All of these reactions have been ways to avoid asking ourselves something harder or reflecting on possibilities that are more difficult to entertain. It is much harder to ask, “Is something in me standing in need of correction and is that being revealed to me?” It's much harder to ask, “Have I personally or have we as the church become prideful in a way that demands humbling if necessary through this event?”
For example, to wonder if I or if the church at large has taken the sacrament for granted or approached it too lightly with our regular experience of receiving. I certainly wouldn't think I had but I've had to ask myself that.
Or to ask if churches have become too complacent about the mission and the world beyond their doors?

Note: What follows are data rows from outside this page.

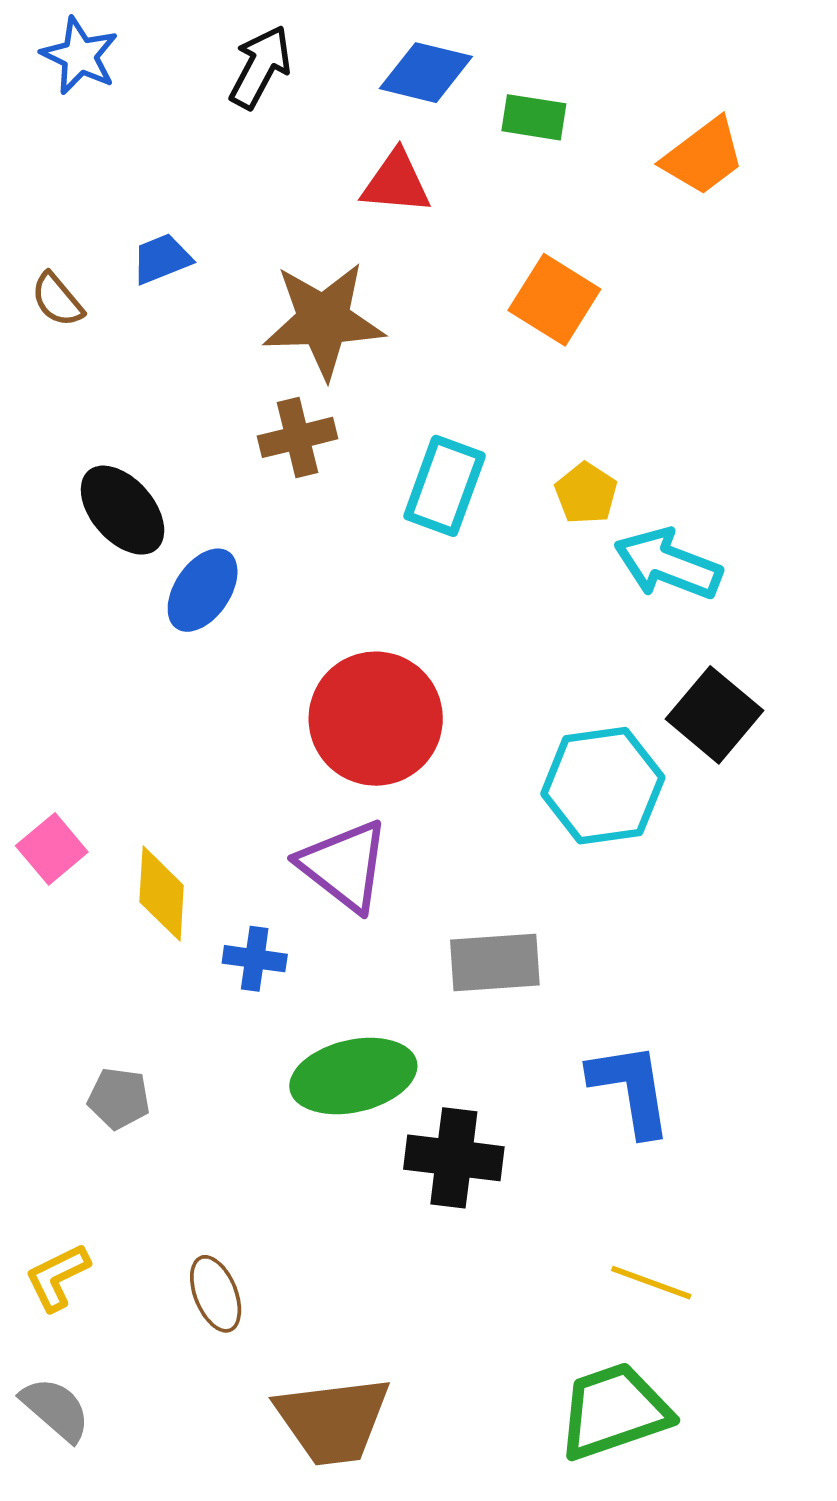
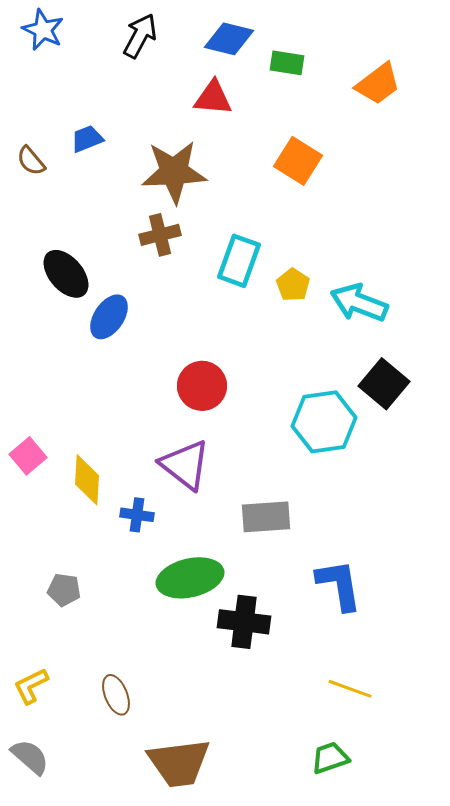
yellow pentagon: (586, 493) -> (293, 285), moved
red circle: (376, 719) -> (202, 386), size x0.7
green trapezoid: (614, 1411) -> (330, 758), size x0.6

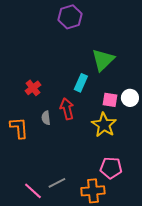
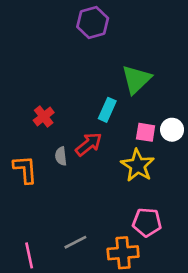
red arrow: (67, 109) -> (89, 144), turned 65
pink line: (33, 191) -> (29, 255), moved, turned 36

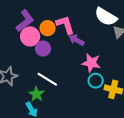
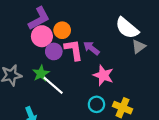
pink L-shape: (65, 25) -> (74, 50), moved
cyan circle: (96, 81) -> (96, 104), moved
green star: (36, 94) -> (41, 73), moved

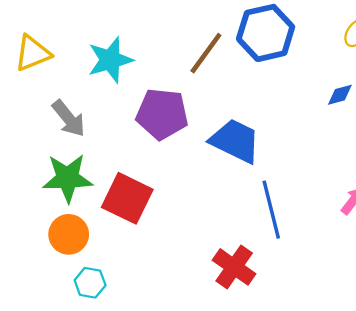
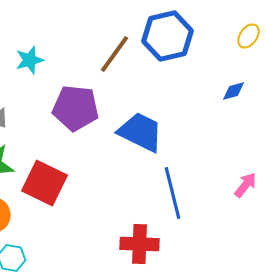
cyan star: (110, 60) -> (30, 60), size x0.7
red cross: (234, 267) -> (140, 244), turned -33

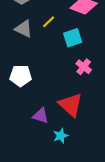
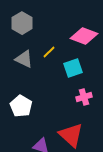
pink cross: (84, 67) -> (84, 97), turned 35
white pentagon: (21, 76) -> (21, 106), turned 30

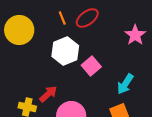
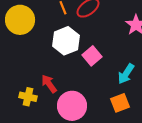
red arrow: (48, 94) -> (49, 84), turned -84

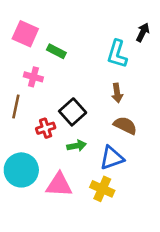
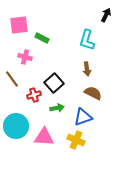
black arrow: (143, 32) -> (106, 15), moved
pink square: (25, 34) -> (19, 25), turned -30
brown line: (16, 107) -> (12, 79), turned -48

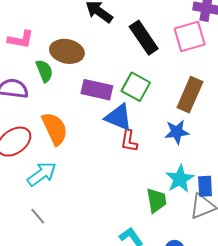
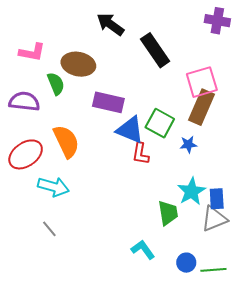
pink square: (190, 37) -> (202, 82), moved
green square: (136, 87) -> (160, 123), moved
blue star: (177, 132) -> (188, 144), size x0.7
cyan arrow: (42, 174) -> (53, 187), turned 52

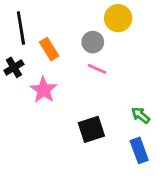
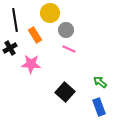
yellow circle: (118, 18) -> (50, 13), moved
pink star: (44, 90) -> (31, 64), turned -30
black square: (91, 129) -> (65, 92), turned -30

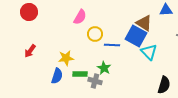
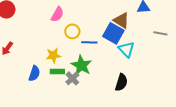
yellow star: (66, 58) -> (53, 55), moved
green star: (104, 68) -> (81, 65), size x1.5
gray cross: (95, 81) -> (72, 78), turned 32
black semicircle: (164, 85) -> (121, 82), moved

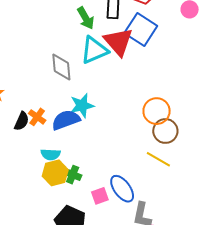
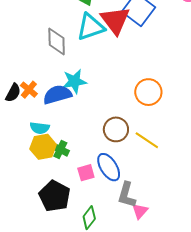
brown circle: (165, 131) -> (116, 129), moved

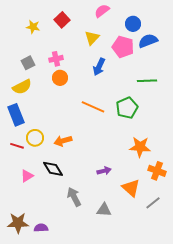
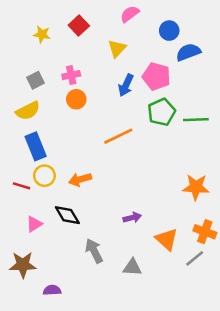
pink pentagon: (123, 47) -> (156, 76), moved
green line: (147, 81) -> (196, 120), moved
orange line: (93, 107) -> (118, 136), turned -50
green pentagon: (127, 108) -> (162, 112), moved
blue rectangle: (16, 115) -> (36, 146), moved
orange star: (140, 147) -> (196, 187), moved
orange cross: (157, 171) -> (205, 232), moved
brown star: (18, 223) -> (23, 265), moved

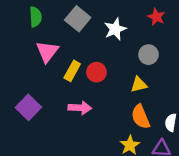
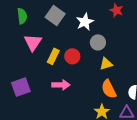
gray circle: (148, 55) -> (98, 42), moved
purple square: (28, 107) -> (21, 87), turned 30

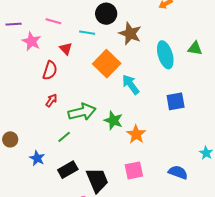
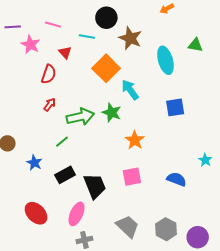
green triangle: (195, 48) -> (195, 45), moved
green star: (113, 120) -> (112, 113), moved

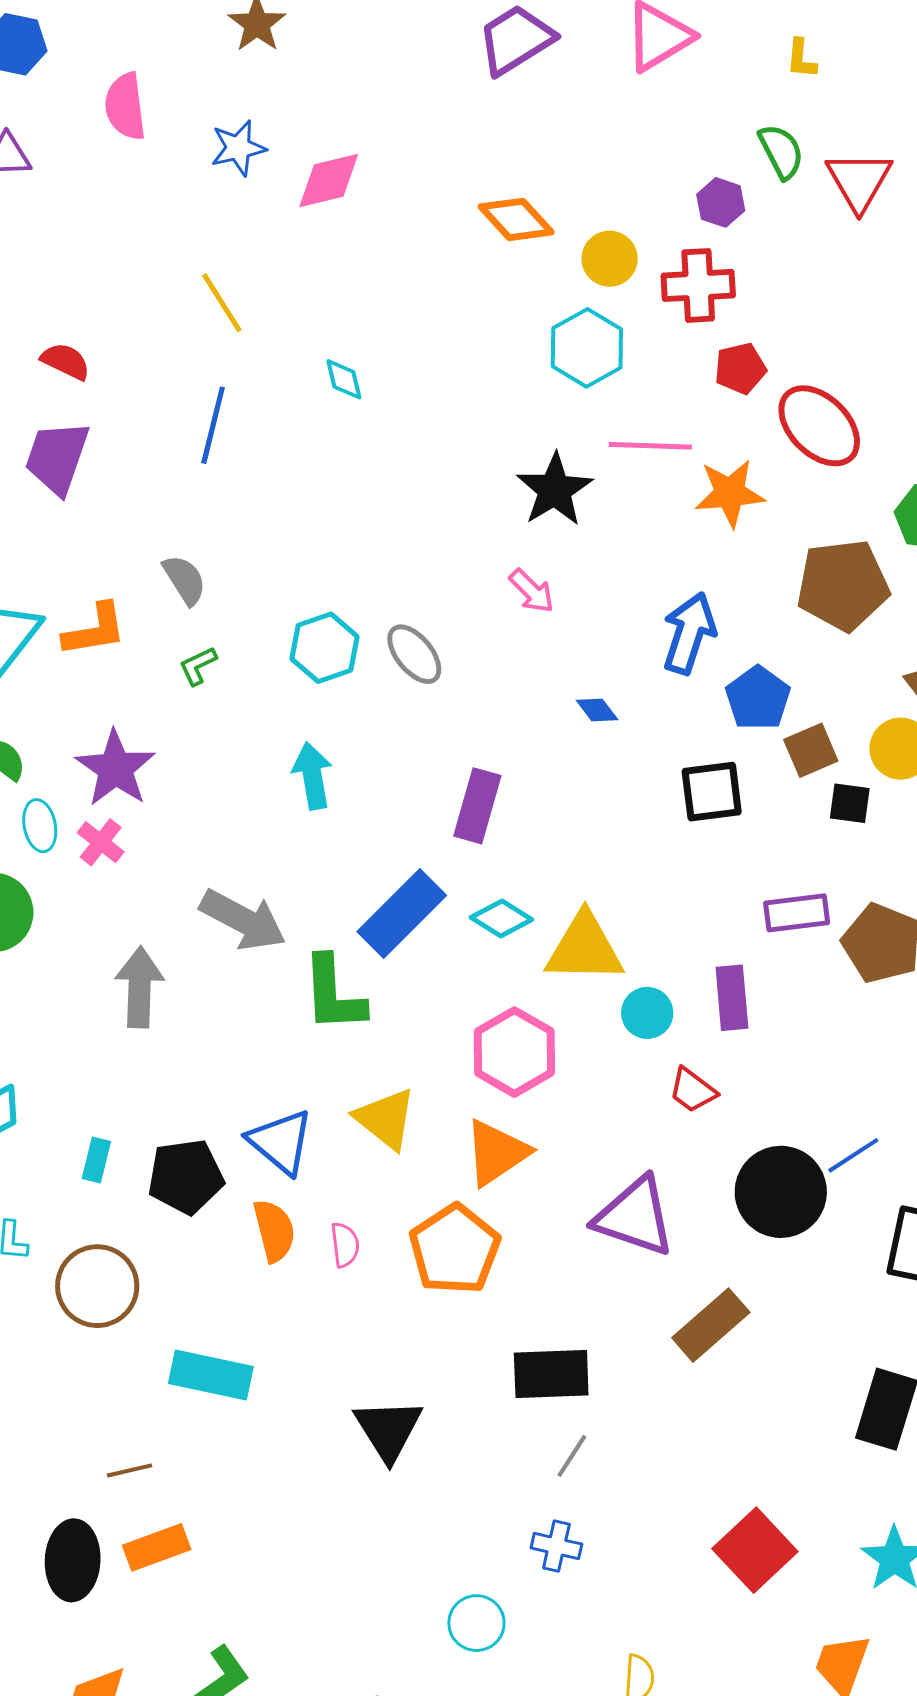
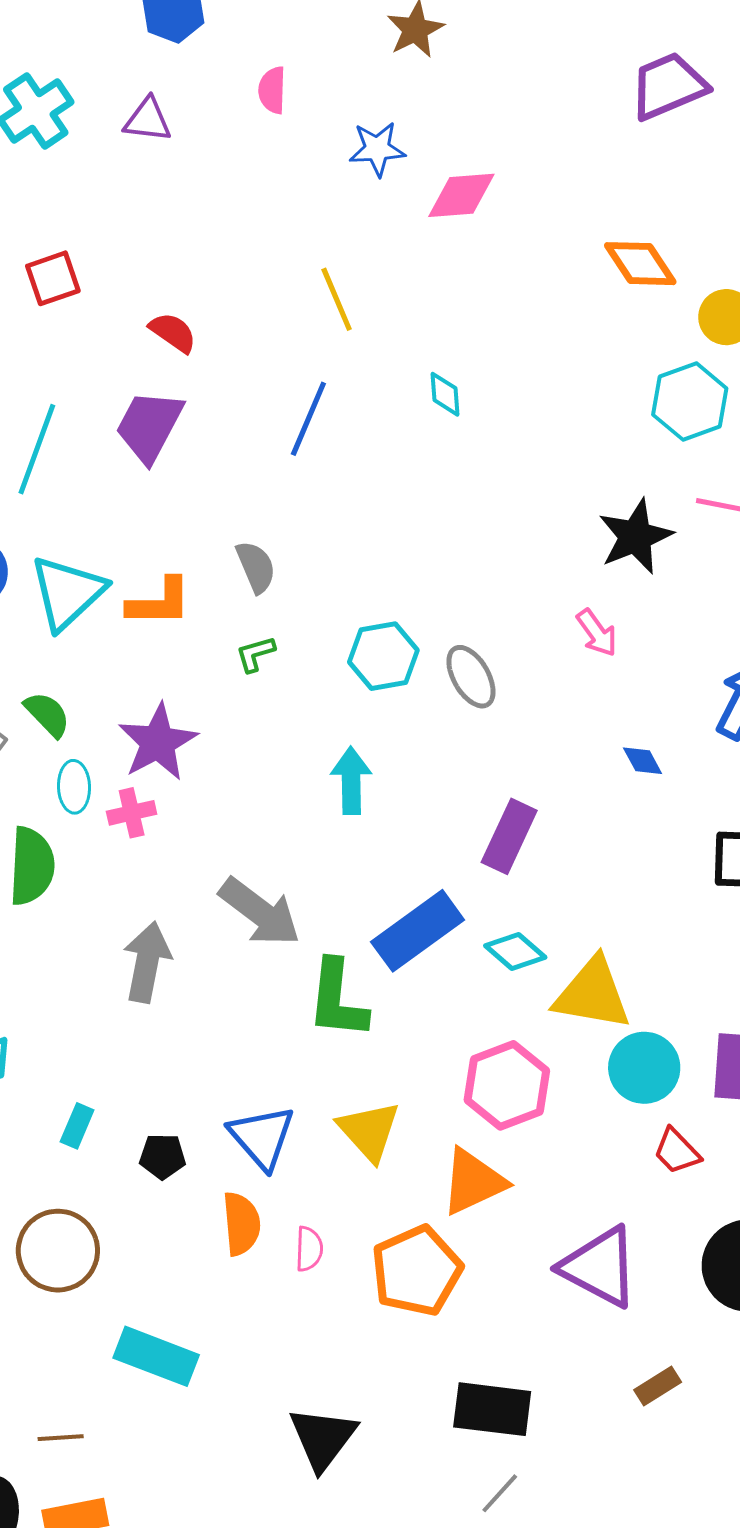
pink semicircle: (125, 106) -> (272, 90), size x0.7
pink cross: (101, 842) -> (132, 813), turned 30
cyan circle: (647, 1013) -> (644, 1068), size x1.4
black pentagon: (186, 1177) -> (163, 1156), size x0.6
brown rectangle: (711, 1325) -> (658, 1386), size x0.6

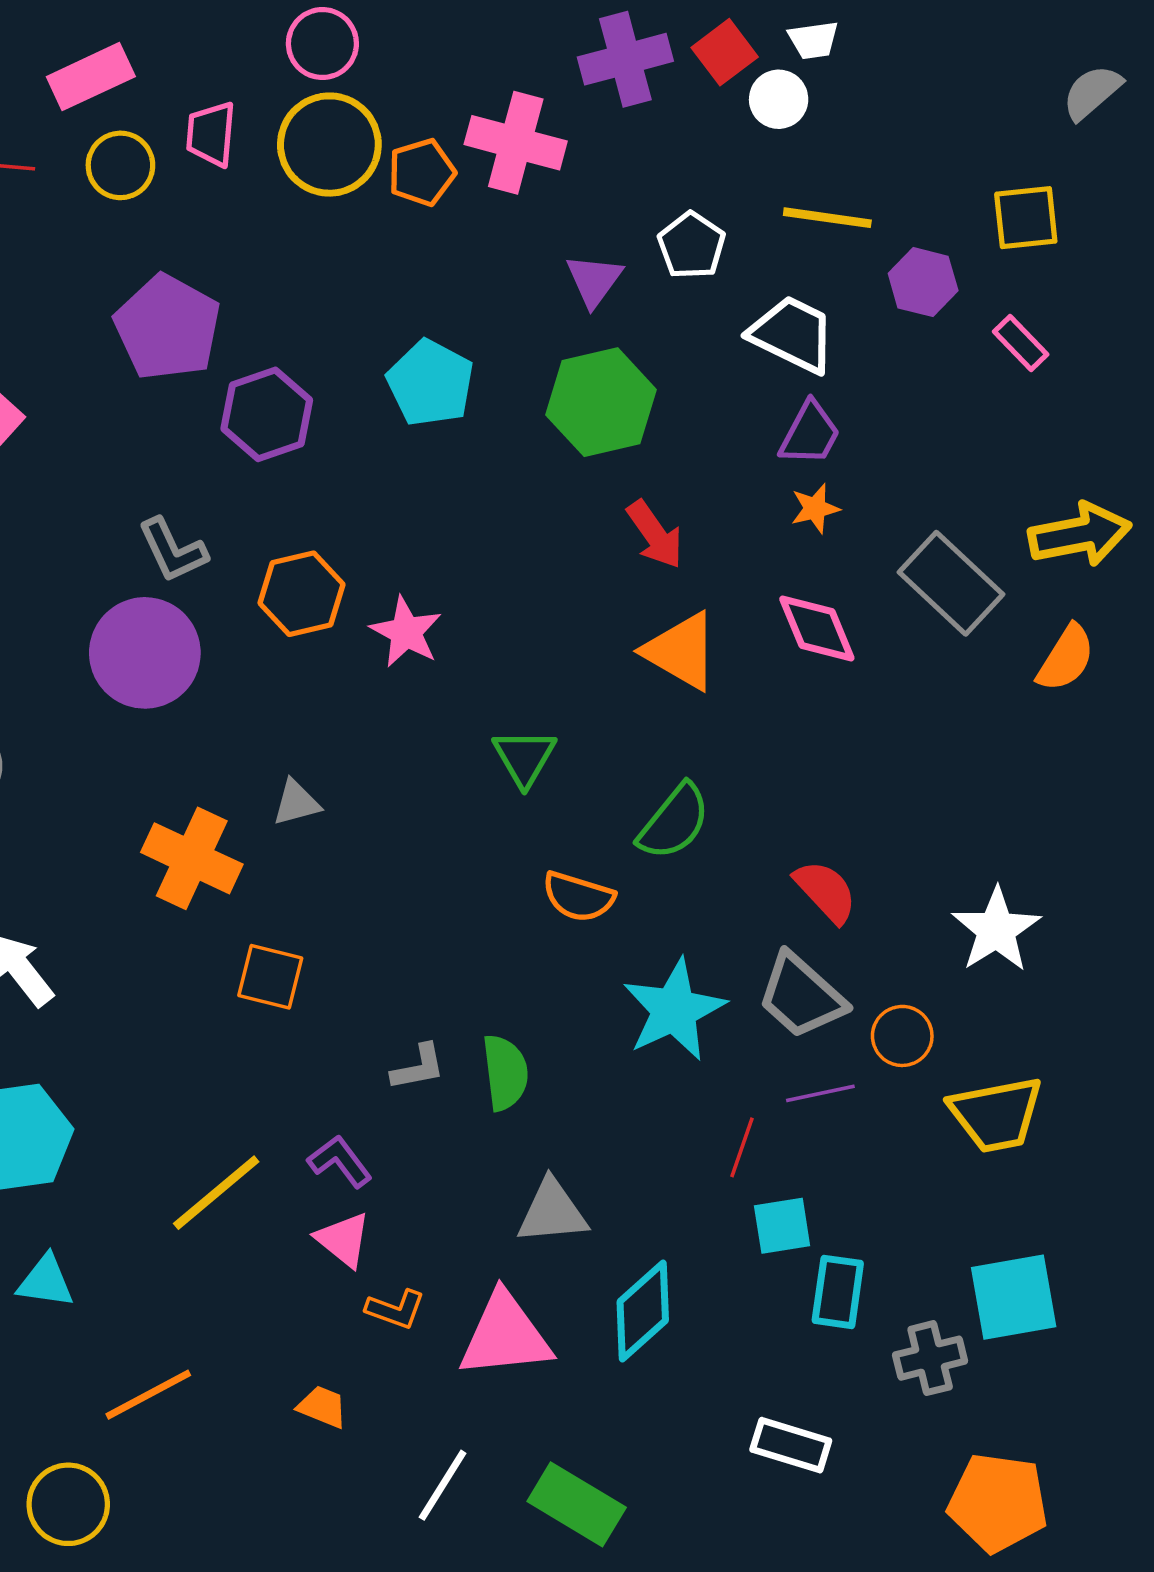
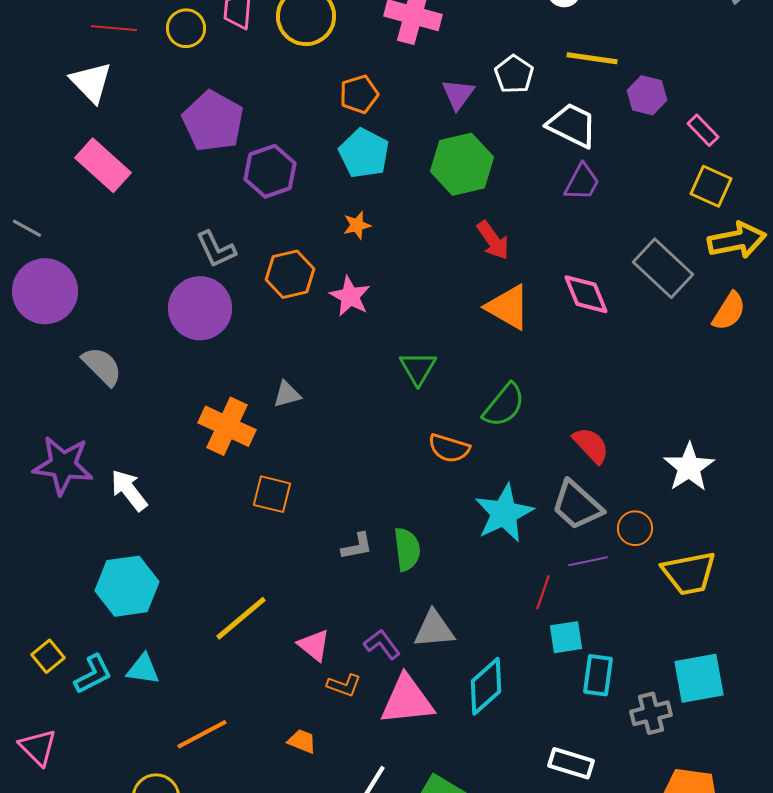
orange pentagon: (422, 172) -> (359, 94), moved
yellow square: (1026, 218) -> (711, 186), moved, turned 30
orange star: (815, 508) -> (357, 225), moved
purple L-shape: (340, 1161) -> (382, 644), moved

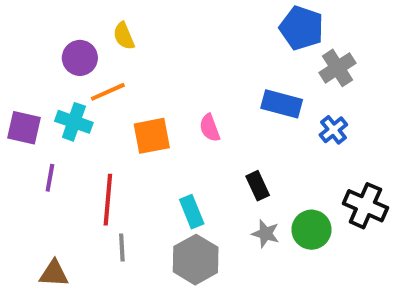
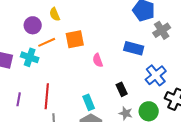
blue cross: (333, 130) -> (156, 75), moved, size x1.5
orange square: (152, 136) -> (75, 39), moved
purple line: (50, 178) -> (19, 99), moved

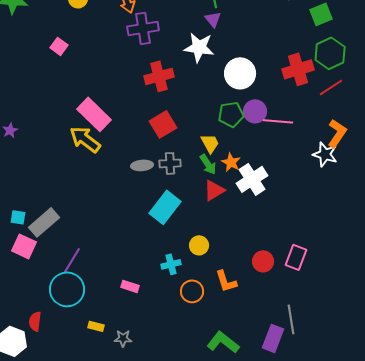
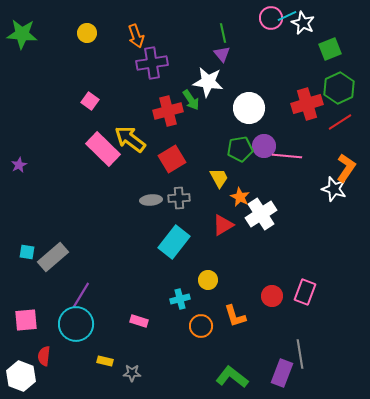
pink square: (59, 46) -> (90, 101), moved
yellow arrow: (85, 139) -> (130, 139), moved
green arrow: (208, 164) -> (191, 100), moved
pink square: (24, 246) -> (26, 320), moved, turned -30

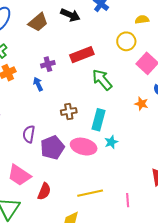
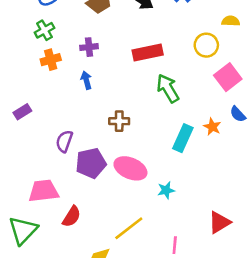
purple cross: (48, 64) -> (89, 47), moved
cyan rectangle: (98, 120) -> (183, 138), moved
cyan star: (111, 142) -> (166, 190), moved
pink trapezoid: (19, 175) -> (44, 191), turned 130
yellow line: (90, 193) -> (129, 228), turned -35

Have churches become too businesslike on one hand or to club-like on another?
Have we as Americans become too cavalier about the health and the welfare of our neighbors until it becomes a problem that affects us more directly? Have we as a society gotten so good at avoiding suffering that we have forgotten how to value courage and generosity as we should?
I do not pretend to know the answers to these questions and I certainly do not pretend to know the relationship between God's will and what happens in the world. Those are very big questions indeed. But I do know that humility, that humbling ourselves, begins with asking them and asking them fearlessly. It's a very difficult thing to ask yourself, “Have I not been what I should be? Am I not what I ought to be? Or have I been in an important way in the wrong?”
It's hard to do that but that is the beginning of the wisdom of humility. “Humility” and “humbling” ourselves comes from the word for soil. Humus is soil. If you’re a gardener you know about humus. “Humus” does not share a root with “human;” I think that comes to him through another road in English. But humility and soil share a root and so humbling yourself or cultivating humility is not a matter of making yourself out to be worse than you are. It's not about saying “oh I'm worthless, oh I'm so bad oh I've just been awful.” That's what old man Nietzsche and the women of Bethel-Imani Church were trying to teach me: that it's not about beating yourself up. It's about accepting that you are soil. That is what we are: conscious bits of soil. We are piles of Earth with a plan.
Humility comes when we acknowledge that and when we draw a certain kind of strength from the community of conscious soil. That's what I was supposed to be hearing all those years ago. Accepting that we are earth and we will go back to earth, that our plans will come to an end, that our consciousness will be released and accepting and embracing that fact as part of who we are. To humble ourselves under God's mighty hand by knowing ourselves.
And when we are exalted by God we are exalted through Jesus Christ, who became a bit of conscious soil, who became a person of earth for us in order to turn us into children of heaven. He is the one who will renew and restore us. He is the one we hear and he is the one we struggle every day to cleave to and to cling to. Amen.